Using pl.all().is_null().sum() within select: To count null values for all columns simultaneously using an explicit expression, you can use pl.all() to refer to all columns, apply is_null() to each, and then sum() the boolean results (where True is 1 and False is 0).

# Count missing values in each column of customers_df using expressions
missing_customers_expr = customers_df.select(
    pl.all().is_null().sum()
)
print("Missing values per column in customers_df (via expression):")
print(missing_customers_expr)

# Count missing values in each column of orders_df using expressions
missing_orders_expr = orders_df.select(
    pl.all().is_null().sum()
)
print("\nMissing values per column in orders_df (via expression):")
print(missing_orders_expr)

This approach demonstrates how expressions can operate across multiple columns. The result is a new DataFrame where each column represents the sum of nulls for the corresponding column in the original DataFrame.
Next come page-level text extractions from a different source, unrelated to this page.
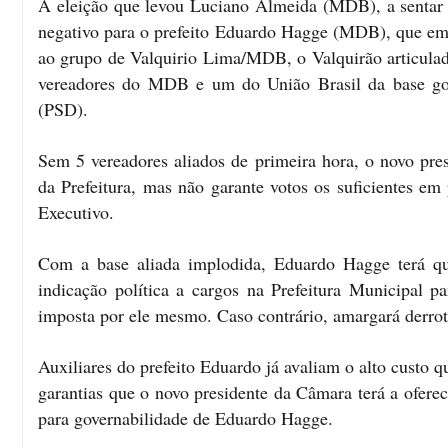
A eleição que levou Luciano Almeida (MDB), a sentar n
negativo para o prefeito Eduardo Hagge (MDB), que em
ao grupo de Valquirio Lima/MDB, o Valquirão articula
vereadores do MDB e um do União Brasil da base gove
(PSD).
Sem 5 vereadores aliados de primeira hora, o novo pre
da Prefeitura, mas não garante votos os suficientes e
Executivo.
Com a base aliada implodida, Eduardo Hagge terá que
indicação política a cargos na Prefeitura Municipal p
imposta por ele mesmo. Caso contrário, amargará derrota
Auxiliares do prefeito Eduardo já avaliam o alto custo 
garantias que o novo presidente da Câmara terá a ofere
para governabilidade de Eduardo Hagge.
6. Analyzing Unique Values in Columns using Expressions

Understanding unique values helps characterize your data.

Counting Unique Values with pl.col().n_unique(): To get the number of unique values in one or more specific columns, use the pl.col("column_name").n_unique() expression within a select context.

# Get the number of unique values in the 'city' column of customers_df
unique_cities_count_expr = customers_df.select(
    pl.col('city').n_unique().alias("unique_city_count")
)
print("\nNumber of unique cities in customers_df (via expression):")
print(unique_cities_count_expr)

# Get the number of unique values for 'product_category' and 'customer_id' in orders_df
unique_counts_orders_expr = orders_df.select([
    pl.col('product_category').n_unique().alias("unique_product_categories"),
    pl.col('customer_id').n_unique().alias("unique_customer_ids_in_orders")
])
print("\nNumber of unique product categories and customer IDs in orders_df (via expression):")
print(unique_counts_orders_expr)

Using .alias() within the expression allows you to name the resulting column in the output DataFrame.
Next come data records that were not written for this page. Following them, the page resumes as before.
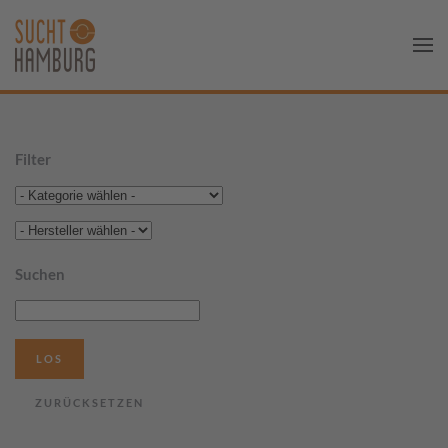
Filter
Suchen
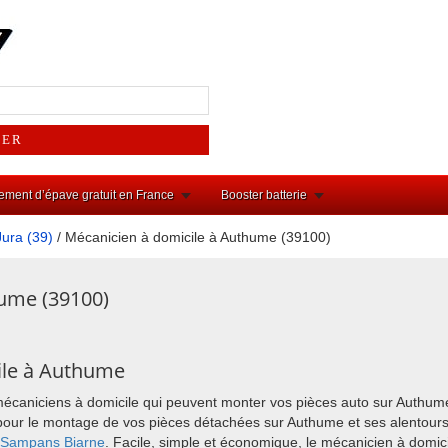
ement d’épave gratuit en France
Booster batterie
Jura (39)
/ Mécanicien à domicile à Authume (39100)
hume (39100)
ile à Authume
mécaniciens à domicile qui peuvent monter vos pièces auto sur Authum
ix pour le montage de vos pièces détachées sur Authume et ses alento
Sampans
Biarne
. Facile, simple et économique, le mécanicien à domic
Retrieving Unique Values with pl.col().unique(): To retrieve the actual unique values from a specific column, use the pl.col("column_name").unique() expression.
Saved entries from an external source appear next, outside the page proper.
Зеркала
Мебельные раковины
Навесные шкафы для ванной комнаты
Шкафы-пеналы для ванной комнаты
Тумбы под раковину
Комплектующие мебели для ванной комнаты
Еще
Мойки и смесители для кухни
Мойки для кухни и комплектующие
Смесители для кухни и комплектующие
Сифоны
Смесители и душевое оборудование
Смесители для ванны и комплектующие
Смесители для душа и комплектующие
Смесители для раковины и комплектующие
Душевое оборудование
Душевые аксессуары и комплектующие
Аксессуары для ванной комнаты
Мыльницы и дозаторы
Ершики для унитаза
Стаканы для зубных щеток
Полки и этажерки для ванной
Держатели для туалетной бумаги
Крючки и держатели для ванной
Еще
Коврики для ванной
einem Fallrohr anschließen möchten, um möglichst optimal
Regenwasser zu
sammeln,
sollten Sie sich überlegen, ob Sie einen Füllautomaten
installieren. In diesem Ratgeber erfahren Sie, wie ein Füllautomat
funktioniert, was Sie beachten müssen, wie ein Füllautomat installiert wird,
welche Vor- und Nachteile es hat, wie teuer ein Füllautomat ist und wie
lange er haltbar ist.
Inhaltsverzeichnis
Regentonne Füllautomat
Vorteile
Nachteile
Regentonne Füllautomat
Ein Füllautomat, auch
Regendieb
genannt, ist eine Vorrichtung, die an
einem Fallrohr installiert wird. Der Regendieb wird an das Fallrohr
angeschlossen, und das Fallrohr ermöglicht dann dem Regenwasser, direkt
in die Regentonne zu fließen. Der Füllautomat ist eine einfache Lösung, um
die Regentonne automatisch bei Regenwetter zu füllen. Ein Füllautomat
# Get the unique values in the 'product_category' column of orders_df
unique_product_categories_expr = orders_df.select(
    pl.col('product_category').unique().sort() # .sort() is optional, for consistent order
)
print("\nUnique product categories in orders_df (via expression):")
print(unique_product_categories_expr)

# Get unique cities from customers_df
unique_cities_expr = customers_df.select(
    pl.col('city').unique().sort() # .sort() is optional
)
print("\nUnique cities in customers_df (via expression):")
print(unique_cities_expr)

The result of pl.col().unique() is a column containing only the unique, non-null values.